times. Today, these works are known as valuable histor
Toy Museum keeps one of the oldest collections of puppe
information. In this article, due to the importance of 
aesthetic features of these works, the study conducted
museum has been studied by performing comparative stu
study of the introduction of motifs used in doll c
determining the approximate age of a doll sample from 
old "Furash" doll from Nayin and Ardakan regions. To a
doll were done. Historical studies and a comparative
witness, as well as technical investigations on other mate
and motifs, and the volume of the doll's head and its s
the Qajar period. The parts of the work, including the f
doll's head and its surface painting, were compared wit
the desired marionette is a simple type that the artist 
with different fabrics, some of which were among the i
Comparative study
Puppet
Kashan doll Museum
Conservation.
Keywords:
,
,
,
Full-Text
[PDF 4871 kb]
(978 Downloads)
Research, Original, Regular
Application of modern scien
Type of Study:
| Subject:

==

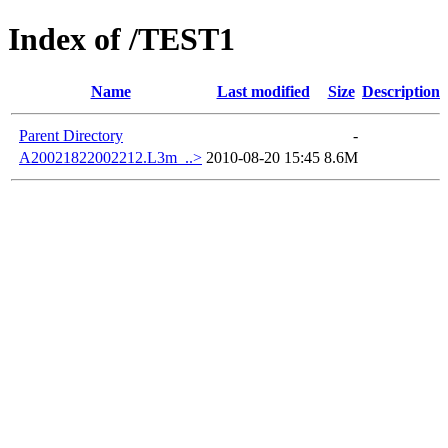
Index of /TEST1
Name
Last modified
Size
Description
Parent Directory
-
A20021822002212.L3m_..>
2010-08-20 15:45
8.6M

WHAT YOU ARE ASKED TO DO »
Find the string "motifs" in the material above, and report every line where it occurs.

WRITTEN RESPONSE »
study of the introduction of motifs used in doll c
and motifs, and the volume of the doll's head and its s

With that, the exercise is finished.